I might also mention that one of my first mentors was an applied mathematician and physicist who had escaped from the USSR. He had plenty of horror stories about what it was like to work under the conditions that were prevalent there.
We might be creating our own version of the same nightmare here in the West. Woke ideology is essentially just a cover for communism. It was created by the same characters and has the same ends. Read the mathematician James Lindsay for someone who makes this comparison more vividly. However, there are other mathematicians who contribute here to Heterodox STEM and they seem to be in accord with those of us sounding the alarm.
Thomas, I am one of the mathematicians who sounded the alarm (see e.g. https://arxiv.org/pdf/2401.06701 or its expanded version https://sumizdat.com/homepage/merit.pdf ), including here, at the Heterodox STEM https://hxstem.substack.com/p/do-what-you-ought-come-what-may . And the connection between the woke ideology and communism is quite obvious to everyone who grew up (like me) in the SU. But I doubt that propagating cheap conspiracy theories about American science is helpful in battling the ideology.
I could respond, but perhaps this forum is not the correct place to have this discussion.
If you think the woke mind virus is completely innocuous, then I do not think you understand what we are facing.

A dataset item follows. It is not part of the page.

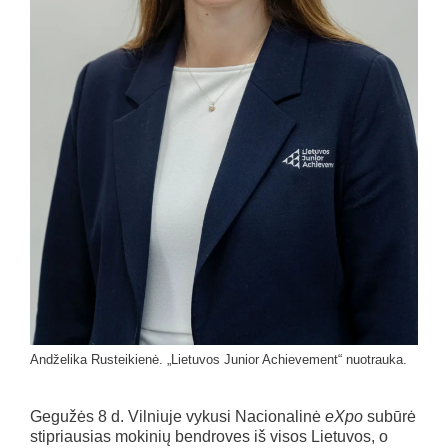
Andželika Rusteikienė. „Lietuvos Junior Achievement“ nuotrauka.
Gegužės 8 d. Vilniuje vykusi Nacionalinė
eXpo
subūrė
stipriausias mokinių bendroves iš visos Lietuvos, o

The hordes want to make it illegal to be a white male in STEM. The mob wants to get rid of white boards because they are signs of white supremacy. The great unwashed think SETI is bad because the acronym includes the word "intelligence", which is viewed as a slur against black people. These examples are just the tip of the iceberg. The people holding these views have power, and they are punishing those who do not agree or submit.
You have not noticed this? Really? My own graduate institution is a mere shell of what it once was. The faculty are afraid to visit their offices for fear of physical attack by the rabble that has replaced the student body.
The current situation is not that different than what was unleashed on the Islamic World after the publication of Al Ghazali's book "The Incoherence of the Philosophers" in the 11th century. Libraries were burned, as were laboratories and observatories. Many scholars were dispatched. Islam has not recovered yet, after many centuries.
So you can sneer all you like. However, there is trouble afoot, whether you notice it or not.
I agree, but unfortunately there is more than one trouble.
Yes, the American system might work better than some competitors. That does not mean it has not deteriorated. That also does not mean it is currently optimal.
Simulations run by this group in the least attention-getting part of their 2018 paper show that our winner-take-all competition for grant dollars captures fewer ideas.
http://www.pluchino.it/talent-vs-luck.html
I touch on this in a short article just out last week.
https://www.utopiasciencefiction.com/product-page/march-2026-issue
I agree that the grants treadmill idea may not garner the attention it deserves, but Yuji is absolutely right that the scramble for grants has swamped the ability to think, freely and contemplatively, and creatively, about the nature of nature, which should be academic science's prime motivator. And Yuji is also absolutely correct that there has been a demographic selection process at work that has utterly transformed the culture of academic science, and not for the better. That's why I think reform will be a generational project. Can we sustain such a thing? Possible, but it will begin with scientists recognizing the need to take back control of their professions. I think there are enough colleagues that recognize the problem, but worry that there are not enough to pull it off.